Все из дома выносил. Для начала мои белендрясы сбагрил не разбирая – и цепочку золотую, и колечко с пятью брюликами – дореволюционное, дорогое, еще прабабкино, за него, пожалуй, машину можно было купить, – и дешевую бижутерку, что я по молодости насобирала. Все ссыпал в карман и унес. Потом более крупные вещи стали уходить: куртка его кожаная турецкая, шуба моя, пароварка, утюг, сервиз… Тогда я поняла, что ничего не смогу изменить, надо приспосабливаться.

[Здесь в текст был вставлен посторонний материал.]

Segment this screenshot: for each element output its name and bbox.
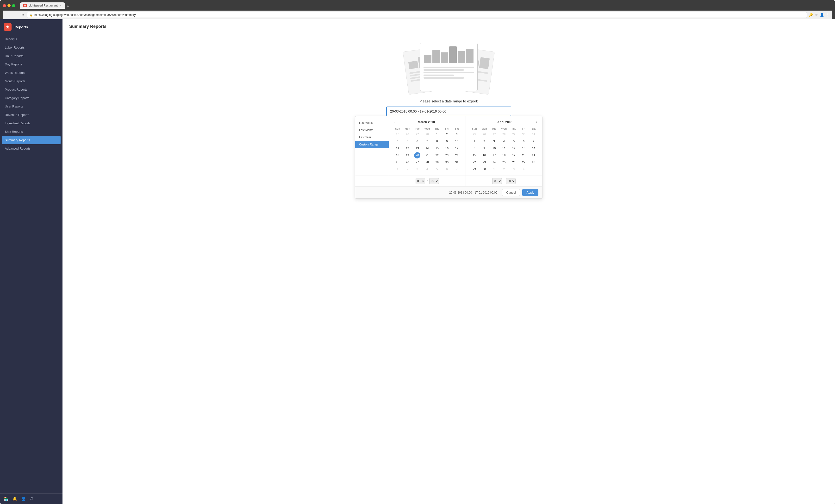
calendar-day[interactable]: 28 (425, 159, 429, 165)
calendar-day[interactable]: 5 (406, 139, 409, 144)
notification-icon[interactable]: 🔔 (13, 497, 17, 501)
calendar-day[interactable]: 27 (415, 132, 419, 137)
calendar-day[interactable]: 15 (435, 145, 439, 151)
calendar-day[interactable]: 2 (503, 166, 505, 172)
maximize-button[interactable] (12, 4, 15, 7)
calendar-day[interactable]: 29 (472, 166, 476, 172)
sidebar-item-labor-reports[interactable]: Labor Reports (0, 43, 62, 52)
sidebar-item-revenue-reports[interactable]: Revenue Reports (0, 110, 62, 119)
calendar-day[interactable]: 3 (455, 132, 458, 137)
calendar-day[interactable]: 19 (512, 153, 516, 158)
calendar-day[interactable]: 20 (414, 152, 421, 159)
quick-range-custom-range[interactable]: Custom Range (355, 141, 389, 148)
calendar-day[interactable]: 6 (446, 166, 448, 172)
calendar-day[interactable]: 21 (425, 153, 429, 158)
calendar-day[interactable]: 25 (472, 132, 476, 137)
calendar-day[interactable]: 12 (512, 145, 516, 151)
right-minute-select[interactable]: 00153045 (506, 178, 515, 184)
menu-icon[interactable]: ⋮ (826, 13, 829, 17)
sidebar-item-advanced-reports[interactable]: Advanced Reports (0, 144, 62, 153)
calendar-day[interactable]: 25 (395, 132, 400, 137)
calendar-day[interactable]: 23 (445, 153, 449, 158)
calendar-day[interactable]: 3 (493, 139, 495, 144)
key-icon[interactable]: 🔑 (809, 13, 813, 17)
calendar-day[interactable]: 25 (502, 159, 506, 165)
calendar-day[interactable]: 5 (512, 139, 515, 144)
calendar-day[interactable]: 8 (436, 139, 439, 144)
minimize-button[interactable] (7, 4, 11, 7)
calendar-day[interactable]: 26 (482, 132, 486, 137)
calendar-day[interactable]: 4 (503, 139, 505, 144)
calendar-day[interactable]: 7 (426, 139, 429, 144)
calendar-day[interactable]: 10 (492, 145, 496, 151)
date-input[interactable]: 20-03-2018 00:00 - 17-01-2019 00:00 (386, 106, 511, 116)
new-tab-button[interactable]: + (66, 4, 69, 9)
print-icon[interactable]: 🖨 (30, 497, 34, 501)
calendar-day[interactable]: 13 (522, 145, 526, 151)
calendar-day[interactable]: 26 (405, 159, 409, 165)
calendar-day[interactable]: 1 (436, 132, 439, 137)
calendar-day[interactable]: 7 (455, 166, 458, 172)
calendar-day[interactable]: 13 (415, 145, 419, 151)
calendar-day[interactable]: 9 (446, 139, 448, 144)
calendar-day[interactable]: 1 (493, 166, 495, 172)
url-bar[interactable]: 🔒 https://staging-staging-web.posios.com… (27, 12, 807, 18)
calendar-day[interactable]: 27 (415, 159, 419, 165)
calendar-day[interactable]: 17 (492, 153, 496, 158)
calendar-day[interactable]: 27 (522, 159, 526, 165)
calendar-day[interactable]: 18 (395, 153, 400, 158)
sidebar-item-category-reports[interactable]: Category Reports (0, 94, 62, 102)
calendar-day[interactable]: 11 (502, 145, 506, 151)
sidebar-item-shift-reports[interactable]: Shift Reports (0, 127, 62, 136)
calendar-day[interactable]: 2 (406, 166, 409, 172)
calendar-day[interactable]: 4 (523, 166, 525, 172)
calendar-day[interactable]: 5 (532, 166, 535, 172)
calendar-day[interactable]: 28 (531, 159, 535, 165)
store-icon[interactable]: 🏪 (4, 497, 9, 501)
calendar-day[interactable]: 4 (426, 166, 429, 172)
quick-range-last-month[interactable]: Last Month (355, 126, 389, 134)
quick-range-last-week[interactable]: Last Week (355, 119, 389, 126)
sidebar-item-week-reports[interactable]: Week Reports (0, 68, 62, 77)
calendar-day[interactable]: 10 (455, 139, 459, 144)
forward-button[interactable]: → (13, 13, 18, 17)
calendar-day[interactable]: 1 (396, 166, 399, 172)
left-minute-select[interactable]: 00153045 (429, 178, 439, 184)
reload-button[interactable]: ↻ (20, 13, 25, 17)
calendar-day[interactable]: 19 (405, 153, 409, 158)
calendar-day[interactable]: 21 (531, 153, 535, 158)
profile-icon[interactable]: 👤 (820, 13, 824, 17)
calendar-day[interactable]: 30 (482, 166, 486, 172)
calendar-day[interactable]: 6 (523, 139, 525, 144)
active-tab[interactable]: Lightspeed Restaurant ✕ (20, 2, 65, 9)
calendar-day[interactable]: 27 (492, 132, 496, 137)
tab-close-icon[interactable]: ✕ (60, 4, 62, 7)
calendar-day[interactable]: 3 (416, 166, 419, 172)
sidebar-item-month-reports[interactable]: Month Reports (0, 77, 62, 85)
close-button[interactable] (3, 4, 6, 7)
sidebar-item-ingredient-reports[interactable]: Ingredient Reports (0, 119, 62, 127)
calendar-day[interactable]: 25 (395, 159, 400, 165)
calendar-day[interactable]: 9 (483, 145, 486, 151)
calendar-day[interactable]: 14 (425, 145, 429, 151)
calendar-day[interactable]: 29 (435, 159, 439, 165)
sidebar-item-hour-reports[interactable]: Hour Reports (0, 52, 62, 60)
calendar-day[interactable]: 31 (455, 159, 459, 165)
calendar-day[interactable]: 18 (502, 153, 506, 158)
calendar-day[interactable]: 26 (405, 132, 409, 137)
sidebar-item-summary-reports[interactable]: Summary Reports (2, 136, 61, 144)
calendar-day[interactable]: 6 (416, 139, 419, 144)
calendar-day[interactable]: 8 (473, 145, 476, 151)
quick-range-last-year[interactable]: Last Year (355, 134, 389, 141)
calendar-day[interactable]: 16 (482, 153, 486, 158)
calendar-day[interactable]: 24 (492, 159, 496, 165)
left-hour-select[interactable]: 0123 4567 891011 12131415 16171819 20212… (415, 178, 425, 184)
sidebar-item-receipts[interactable]: Receipts (0, 35, 62, 43)
sidebar-item-user-reports[interactable]: User Reports (0, 102, 62, 110)
apply-button[interactable]: Apply (522, 189, 538, 196)
calendar-day[interactable]: 17 (455, 145, 459, 151)
calendar-day[interactable]: 5 (436, 166, 439, 172)
calendar-day[interactable]: 16 (445, 145, 449, 151)
calendar-day[interactable]: 26 (512, 159, 516, 165)
calendar-day[interactable]: 22 (472, 159, 476, 165)
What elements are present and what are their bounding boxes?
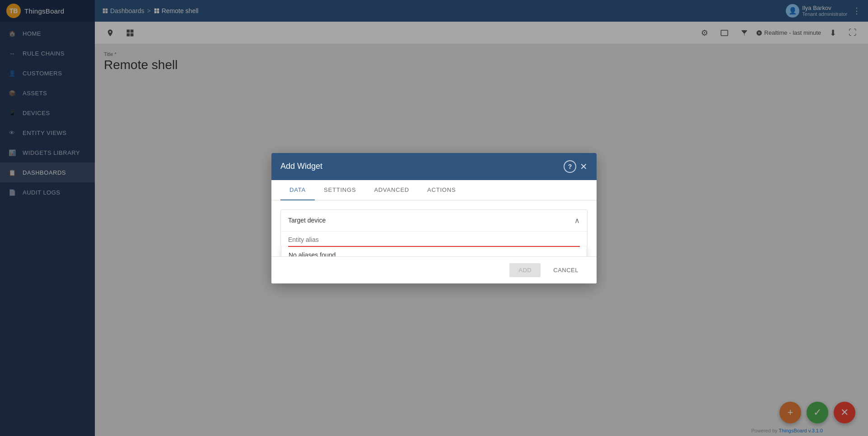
dialog-title: Add Widget [280,162,322,171]
cancel-button[interactable]: CANCEL [544,263,588,277]
tab-actions[interactable]: ACTIONS [418,180,465,200]
help-button[interactable]: ? [564,160,576,173]
chevron-up-icon: ∧ [574,216,580,225]
tab-settings[interactable]: SETTINGS [315,180,365,200]
dialog-header: Add Widget ? ✕ [271,153,597,180]
overlay: Add Widget ? ✕ DATASETTINGSADVANCEDACTIO… [0,0,868,436]
target-device-section: Target device ∧ No aliases found. Create… [280,209,588,247]
dialog-tabs: DATASETTINGSADVANCEDACTIONS [271,180,597,200]
entity-alias-input[interactable] [288,232,580,247]
target-device-header[interactable]: Target device ∧ [281,210,587,231]
entity-alias-field: No aliases found. Create a new one! [281,231,587,247]
no-aliases-text: No aliases found. [281,247,587,256]
dialog-body: Target device ∧ No aliases found. Create… [271,200,597,256]
close-button[interactable]: ✕ [580,162,588,171]
target-device-label: Target device [288,217,326,224]
alias-dropdown: No aliases found. Create a new one! [281,247,587,256]
add-button[interactable]: ADD [509,263,541,277]
tab-data[interactable]: DATA [280,180,315,200]
add-widget-dialog: Add Widget ? ✕ DATASETTINGSADVANCEDACTIO… [271,153,597,283]
dialog-header-actions: ? ✕ [564,160,588,173]
dialog-footer: ADD CANCEL [271,256,597,283]
tab-advanced[interactable]: ADVANCED [365,180,418,200]
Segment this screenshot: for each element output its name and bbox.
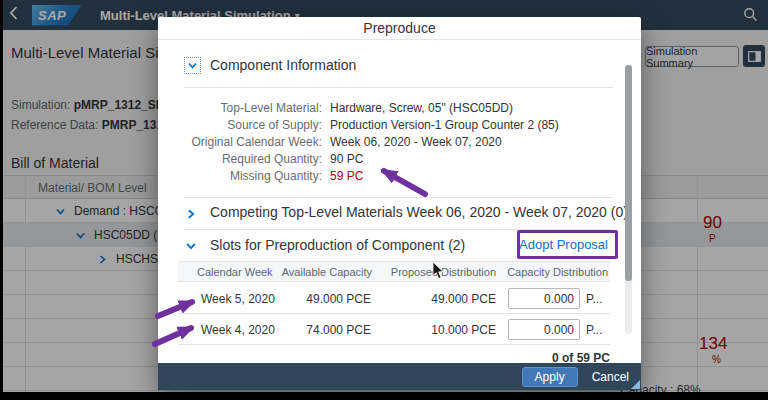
info-row: Required Quantity: 90 PC (158, 152, 641, 169)
slots-collapse-toggle[interactable] (185, 240, 197, 252)
cell-available-capacity: 74.000 PCE (306, 323, 371, 337)
capacity-distribution-input[interactable] (508, 288, 580, 309)
info-value: Production Version-1 Group Counter 2 (85… (330, 118, 559, 132)
col-header-available-capacity: Available Capacity (282, 266, 372, 278)
info-row: Original Calendar Week: Week 06, 2020 - … (158, 135, 641, 152)
screen-bottom-border (0, 392, 768, 400)
dialog-scrollbar[interactable] (625, 65, 632, 334)
cell-unit: P... (586, 323, 602, 337)
info-value: Week 06, 2020 - Week 07, 2020 (330, 135, 502, 149)
info-value: Hardware, Screw, 05" (HSC05DD) (330, 101, 513, 115)
resize-handle[interactable] (631, 380, 640, 389)
info-row-missing-quantity: Missing Quantity: 59 PC (158, 169, 641, 186)
component-info-header: Component Information (210, 57, 356, 73)
col-header-capacity-distribution: Capacity Distribution (507, 266, 608, 278)
cell-proposed-distribution: 10.000 PCE (431, 323, 496, 337)
component-info-collapse-toggle[interactable] (184, 57, 201, 74)
col-header-proposed-distribution: Proposed Distribution (391, 266, 496, 278)
cell-proposed-distribution: 49.000 PCE (431, 292, 496, 306)
info-label: Original Calendar Week: (158, 135, 322, 149)
apply-button[interactable]: Apply (522, 367, 578, 387)
cell-calendar-week: Week 4, 2020 (201, 323, 275, 337)
adopt-proposal-link[interactable]: Adopt Proposal (519, 237, 608, 252)
competing-expand-toggle[interactable] (185, 208, 197, 220)
competing-section-header: Competing Top-Level Materials Week 06, 2… (210, 204, 628, 220)
info-label: Required Quantity: (158, 152, 322, 166)
screen-left-border (0, 0, 3, 400)
scrollbar-thumb[interactable] (625, 65, 632, 281)
info-row: Top-Level Material: Hardware, Screw, 05"… (158, 101, 641, 118)
screen: SAP Multi-Level Material Simulation ▾ Mu… (0, 0, 768, 400)
info-label: Top-Level Material: (158, 101, 322, 115)
preproduce-dialog: Preproduce Component Information Top-Lev… (158, 17, 641, 390)
slots-table-row-week4[interactable]: Week 4, 2020 74.000 PCE 10.000 PCE P... (178, 314, 610, 345)
cancel-button[interactable]: Cancel (592, 370, 629, 384)
slots-table-row-week5[interactable]: Week 5, 2020 49.000 PCE 49.000 PCE P... (178, 283, 610, 314)
cell-calendar-week: Week 5, 2020 (201, 292, 275, 306)
chevron-down-icon (187, 60, 198, 71)
col-header-calendar-week: Calendar Week (197, 266, 273, 278)
info-label: Source of Supply: (158, 118, 322, 132)
info-row: Source of Supply: Production Version-1 G… (158, 118, 641, 135)
slots-table-header-row: Calendar Week Available Capacity Propose… (178, 261, 610, 282)
dialog-footer: Apply Cancel (158, 363, 641, 390)
missing-quantity-value: 59 PC (330, 169, 363, 183)
chevron-down-icon (185, 240, 197, 252)
slots-section-header: Slots for Preproduction of Component (2) (210, 237, 465, 253)
cell-unit: P... (586, 292, 602, 306)
dialog-body: Component Information Top-Level Material… (158, 40, 641, 363)
info-label: Missing Quantity: (158, 169, 322, 183)
info-value: 90 PC (330, 152, 363, 166)
dialog-title: Preproduce (158, 17, 641, 40)
chevron-right-icon (185, 208, 197, 220)
capacity-distribution-input[interactable] (508, 319, 580, 340)
cell-available-capacity: 49.000 PCE (306, 292, 371, 306)
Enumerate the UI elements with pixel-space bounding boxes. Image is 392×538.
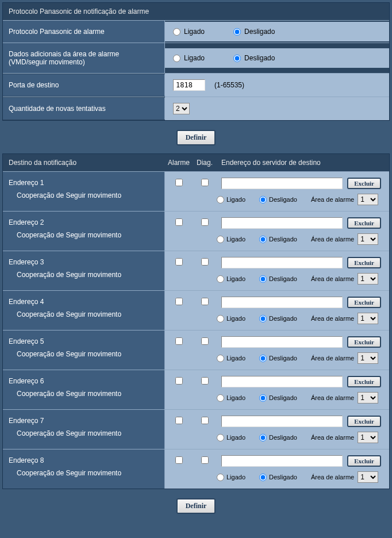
area-select[interactable]: 1 [358, 313, 378, 324]
server-address-input[interactable] [221, 257, 343, 268]
alarm-checkbox[interactable] [175, 218, 183, 226]
radio-alarm-on[interactable]: Ligado [173, 28, 205, 36]
server-address-input[interactable] [221, 455, 343, 467]
delete-button[interactable]: Excluir [347, 336, 381, 348]
diag-checkbox[interactable] [201, 218, 209, 226]
dest-row: Endereço 7Cooperação de Seguir movimento… [3, 409, 389, 449]
area-select[interactable]: 1 [358, 432, 378, 443]
dest-row: Endereço 2Cooperação de Seguir movimento… [3, 211, 389, 251]
submit-row-1: Definir [2, 125, 390, 153]
diag-checkbox[interactable] [201, 456, 209, 464]
delete-button[interactable]: Excluir [347, 217, 381, 229]
dest-left: Endereço 6Cooperação de Seguir movimento [3, 370, 165, 409]
coop-radio-off[interactable]: Desligado [259, 355, 297, 362]
coop-radio-off[interactable]: Desligado [259, 315, 297, 322]
area-select[interactable]: 1 [358, 273, 378, 285]
server-address-input[interactable] [221, 178, 343, 189]
alarm-checkbox[interactable] [175, 258, 183, 266]
dest-row-bottom: LigadoDesligadoÁrea de alarme1 [165, 391, 389, 409]
notification-dest-panel: Destino da notificação Alarme Diag. Ende… [2, 153, 390, 489]
coop-radio-off[interactable]: Desligado [259, 394, 297, 402]
delete-button[interactable]: Excluir [347, 416, 381, 427]
dest-row-bottom: LigadoDesligadoÁrea de alarme1 [165, 272, 389, 290]
coop-radio-off[interactable]: Desligado [259, 236, 297, 243]
radio-additional-off[interactable]: Desligado [233, 54, 275, 62]
alarm-protocol-panel: Protocolo Panasonic de notificação de al… [2, 2, 390, 121]
dest-row-top: Excluir [165, 172, 389, 193]
dest-row-bottom: LigadoDesligadoÁrea de alarme1 [165, 470, 389, 489]
diag-checkbox[interactable] [201, 377, 209, 385]
area-select[interactable]: 1 [358, 392, 378, 403]
alarm-checkbox[interactable] [175, 377, 183, 385]
coop-radio-on[interactable]: Ligado [217, 315, 245, 322]
panel-title: Protocolo Panasonic de notificação de al… [3, 3, 389, 20]
coop-radio-off[interactable]: Desligado [259, 275, 297, 283]
control-alarm-protocol: Ligado Desligado [165, 22, 389, 41]
coop-radio-on[interactable]: Ligado [217, 236, 245, 243]
radio-alarm-off[interactable]: Desligado [233, 28, 275, 36]
dest-coop-label: Cooperação de Seguir movimento [9, 187, 159, 199]
server-address-input[interactable] [221, 217, 343, 229]
dest-label: Endereço 1 [9, 179, 159, 187]
dest-left: Endereço 3Cooperação de Seguir movimento [3, 251, 165, 290]
diag-checkbox[interactable] [201, 179, 209, 186]
dest-label: Endereço 6 [9, 377, 159, 385]
coop-radio-on[interactable]: Ligado [217, 275, 245, 283]
coop-radio-off[interactable]: Desligado [259, 434, 297, 441]
radio-additional-on[interactable]: Ligado [173, 54, 205, 62]
dest-row: Endereço 4Cooperação de Seguir movimento… [3, 290, 389, 330]
submit-row-2: Definir [2, 494, 390, 522]
delete-button[interactable]: Excluir [347, 257, 381, 268]
define-button-2[interactable]: Definir [176, 498, 216, 514]
area-select[interactable]: 1 [358, 471, 378, 483]
define-button-1[interactable]: Definir [176, 130, 216, 145]
diag-checkbox[interactable] [201, 258, 209, 266]
label-additional-data: Dados adicionais da área de alarme (VMD/… [3, 43, 165, 73]
area-select[interactable]: 1 [358, 352, 378, 364]
server-address-input[interactable] [221, 416, 343, 427]
dest-port-hint: (1-65535) [214, 81, 244, 89]
coop-radio-on[interactable]: Ligado [217, 394, 245, 402]
alarm-checkbox[interactable] [175, 179, 183, 186]
dest-left: Endereço 1Cooperação de Seguir movimento [3, 172, 165, 211]
delete-button[interactable]: Excluir [347, 297, 381, 308]
dest-row-top: Excluir [165, 331, 389, 351]
dest-right: ExcluirLigadoDesligadoÁrea de alarme1 [165, 251, 389, 290]
dest-coop-label: Cooperação de Seguir movimento [9, 306, 159, 318]
diag-checkbox[interactable] [201, 298, 209, 305]
area-select[interactable]: 1 [358, 233, 378, 245]
coop-radio-on[interactable]: Ligado [217, 434, 245, 441]
dest-label: Endereço 7 [9, 417, 159, 425]
area-select[interactable]: 1 [358, 194, 378, 205]
dest-left: Endereço 7Cooperação de Seguir movimento [3, 410, 165, 449]
coop-radio-off[interactable]: Desligado [259, 474, 297, 481]
control-additional-data: Ligado Desligado [165, 48, 389, 68]
server-address-input[interactable] [221, 297, 343, 308]
coop-radio-on[interactable]: Ligado [217, 355, 245, 362]
alarm-checkbox[interactable] [175, 337, 183, 345]
diag-checkbox[interactable] [201, 417, 209, 424]
delete-button[interactable]: Excluir [347, 455, 381, 467]
area-label: Área de alarme [311, 355, 354, 362]
label-dest-port: Porta de destino [3, 74, 165, 96]
dest-header-name: Destino da notificação [3, 159, 165, 167]
dest-row-top: Excluir [165, 449, 389, 470]
dest-row-top: Excluir [165, 291, 389, 312]
dest-row: Endereço 6Cooperação de Seguir movimento… [3, 370, 389, 409]
alarm-checkbox[interactable] [175, 298, 183, 305]
server-address-input[interactable] [221, 336, 343, 348]
dest-header: Destino da notificação Alarme Diag. Ende… [3, 154, 389, 171]
dest-port-input[interactable] [173, 79, 205, 91]
dest-right: ExcluirLigadoDesligadoÁrea de alarme1 [165, 410, 389, 449]
row-dest-port: Porta de destino (1-65535) [3, 73, 389, 97]
server-address-input[interactable] [221, 376, 343, 387]
coop-radio-on[interactable]: Ligado [217, 474, 245, 481]
diag-checkbox[interactable] [201, 337, 209, 345]
alarm-checkbox[interactable] [175, 417, 183, 424]
alarm-checkbox[interactable] [175, 456, 183, 464]
coop-radio-on[interactable]: Ligado [217, 196, 245, 203]
coop-radio-off[interactable]: Desligado [259, 196, 297, 203]
retries-select[interactable]: 2 [173, 103, 190, 114]
delete-button[interactable]: Excluir [347, 376, 381, 387]
delete-button[interactable]: Excluir [347, 178, 381, 189]
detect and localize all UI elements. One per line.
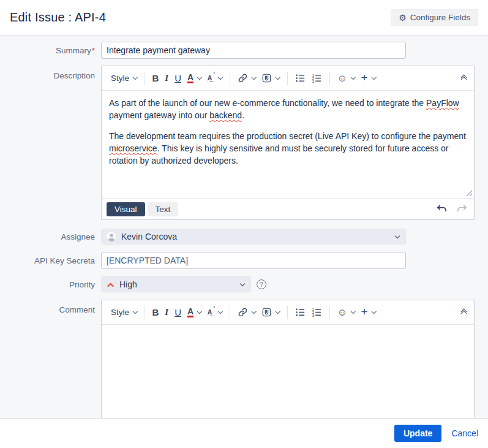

Я приспособилась. С работы, из проектного бюро, ушла. Все дорогие вещи, что Сережа еще не вынес, продала через «Авито», что продать не удалось – подругам раздарила. Тогда у меня еще были подруги. В доме осталось все самое дешевое: мебель, одежда, все старое или с китайской барахолки. Я админом-модератором устроилась. Веду несколько сайтов плюс их странички в сетях. Ноутбук себе купила маленький, дорогой, «Фуджицу». Я с ним не то что за хлебом – я с ним в туалет хожу, никогда без присмотра не оставляю. Это единственная приличная вещь в нашем доме. И деньги на водку даю всегда, когда просит, даже сама покупаю. Им с Элкой на двоих – бутылка в обед уходила и бутылка вечером, иногда еще одна, но это без меня, плюс пиво утром на опохмел. Такая вот норма выкристаллизовалась.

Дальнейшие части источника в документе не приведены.